- Exercise requirements
A verbatim copy of all the data is required; the pictures should not appear in it.

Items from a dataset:
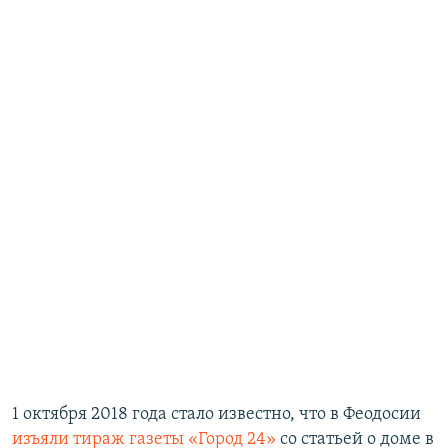
1 октября 2018 года стало известно, что в Феодосии
изъяли тираж газеты «Город 24»
со статьей о доме в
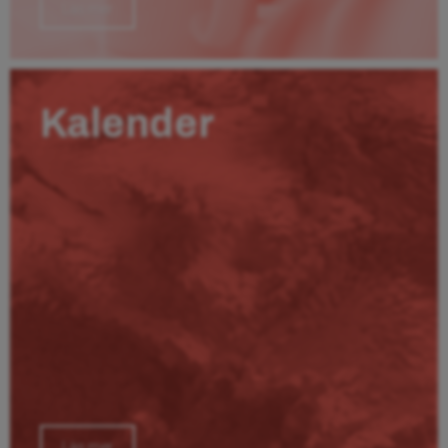
Läs mer
Kalender
Läs mer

- Solution to the problem
1 октября 2018 года стало известно, что в Феодосии
изъяли тираж газеты «Город 24»
со статьей о доме в
Läs mer
Kalender
Läs mer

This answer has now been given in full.